Source data ::
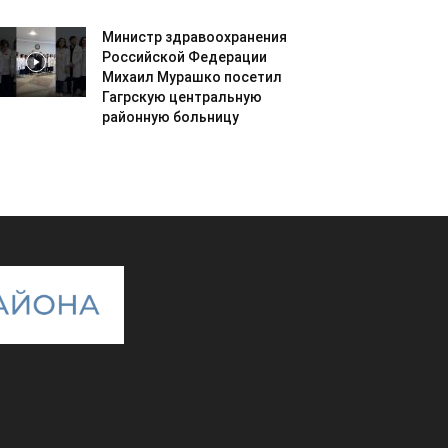
Министр здравоохранения
Российской Федерации
Михаил Мурашко посетил
Гагрскую центральную
районную больницу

Your instructions :: What the response needs is every entry, repeated exactly, and none of the pictures.

Written answer ::
Министр здравоохранения
Российской Федерации
Михаил Мурашко посетил
Гагрскую центральную
районную больницу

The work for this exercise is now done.